Records for this exercise:
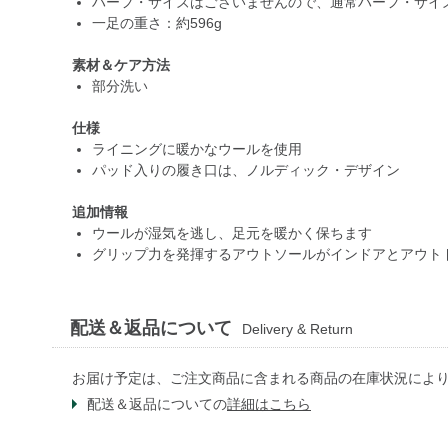
ハーフ・サイズはございませんので、通常ハーフ・サイズ
一足の重さ：約596g
素材＆ケア方法
部分洗い
仕様
ライニングに暖かなウールを使用
パッド入りの履き口は、ノルディック・デザイン
追加情報
ウールが湿気を逃し、足元を暖かく保ちます
グリップ力を発揮するアウトソールがインドアとアウト
配送＆返品について
Delivery & Return
お届け予定は、ご注文商品に含まれる商品の在庫状況によ
配送＆返品についての
詳細はこちら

Required work:
Pictures are to be dropped, and the remaining data set down exactly.

Result below:
ハーフ・サイズはございませんので、通常ハーフ・サイズ
一足の重さ：約596g
素材＆ケア方法
部分洗い
仕様
ライニングに暖かなウールを使用
パッド入りの履き口は、ノルディック・デザイン
追加情報
ウールが湿気を逃し、足元を暖かく保ちます
グリップ力を発揮するアウトソールがインドアとアウト
配送＆返品について
Delivery & Return
お届け予定は、ご注文商品に含まれる商品の在庫状況によ
配送＆返品についての
詳細はこちら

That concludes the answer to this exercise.